[[ GIVEN DATA, beginning ]]

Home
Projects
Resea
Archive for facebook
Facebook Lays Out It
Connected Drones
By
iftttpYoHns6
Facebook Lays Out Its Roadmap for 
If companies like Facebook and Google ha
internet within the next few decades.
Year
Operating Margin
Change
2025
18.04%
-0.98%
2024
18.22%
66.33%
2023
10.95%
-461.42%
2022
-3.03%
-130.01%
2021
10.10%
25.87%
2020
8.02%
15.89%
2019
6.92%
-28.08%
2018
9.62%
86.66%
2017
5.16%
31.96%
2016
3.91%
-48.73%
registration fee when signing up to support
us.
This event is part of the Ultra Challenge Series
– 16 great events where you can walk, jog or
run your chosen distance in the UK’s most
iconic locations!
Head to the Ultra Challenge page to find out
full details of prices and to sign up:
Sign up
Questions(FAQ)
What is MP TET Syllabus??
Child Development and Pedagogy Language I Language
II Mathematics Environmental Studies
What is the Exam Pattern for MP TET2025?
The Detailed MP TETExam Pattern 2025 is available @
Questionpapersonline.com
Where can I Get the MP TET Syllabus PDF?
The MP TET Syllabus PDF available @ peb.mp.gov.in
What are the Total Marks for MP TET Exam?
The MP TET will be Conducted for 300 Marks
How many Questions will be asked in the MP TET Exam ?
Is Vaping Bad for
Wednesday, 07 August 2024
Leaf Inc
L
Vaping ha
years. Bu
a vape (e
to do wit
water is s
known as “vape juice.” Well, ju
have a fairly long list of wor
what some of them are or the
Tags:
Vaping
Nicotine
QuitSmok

[[ GIVEN DATA, end ]]
[[ GIVEN DATA, beginning ]]

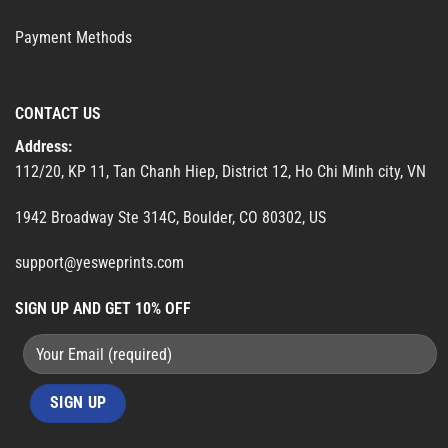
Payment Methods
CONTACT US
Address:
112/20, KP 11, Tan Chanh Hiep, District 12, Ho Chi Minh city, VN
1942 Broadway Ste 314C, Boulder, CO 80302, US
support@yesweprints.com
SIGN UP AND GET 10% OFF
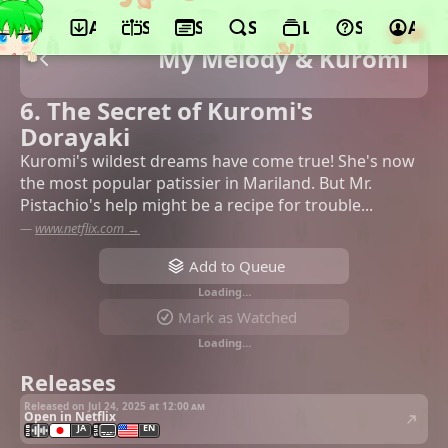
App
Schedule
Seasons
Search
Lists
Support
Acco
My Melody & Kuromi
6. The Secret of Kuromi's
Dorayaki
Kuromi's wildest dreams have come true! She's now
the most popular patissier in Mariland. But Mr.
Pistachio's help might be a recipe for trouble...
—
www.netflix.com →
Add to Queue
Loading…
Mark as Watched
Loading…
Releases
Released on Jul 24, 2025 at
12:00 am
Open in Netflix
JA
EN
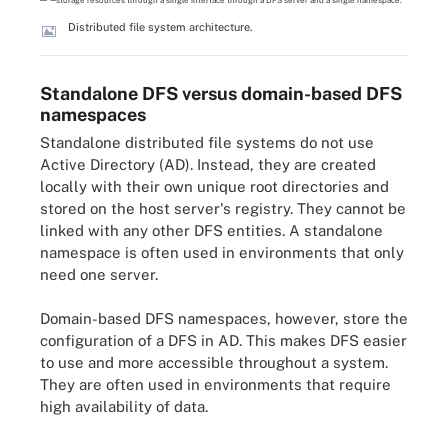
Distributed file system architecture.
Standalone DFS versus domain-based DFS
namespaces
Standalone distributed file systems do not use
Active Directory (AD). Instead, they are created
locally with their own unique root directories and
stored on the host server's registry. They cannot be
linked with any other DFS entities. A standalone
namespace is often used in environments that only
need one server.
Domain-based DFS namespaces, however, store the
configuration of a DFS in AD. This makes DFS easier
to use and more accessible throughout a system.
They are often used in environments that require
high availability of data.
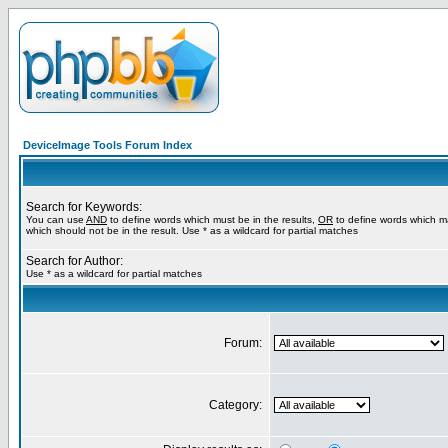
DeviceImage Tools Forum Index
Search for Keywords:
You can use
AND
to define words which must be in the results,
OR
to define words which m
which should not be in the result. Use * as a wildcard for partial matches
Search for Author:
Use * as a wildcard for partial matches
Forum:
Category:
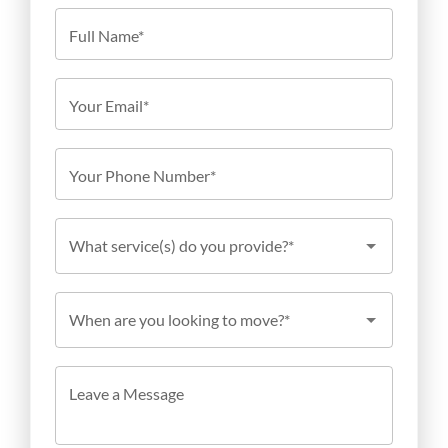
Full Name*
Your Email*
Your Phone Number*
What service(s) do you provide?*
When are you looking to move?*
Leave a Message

[[ GIVEN DATA, end ]]

▶ **THE PROBLEM**
Your reply should contain only the number of lines in the entries above with the word "often".

▶ **TASK SOLUTION**
2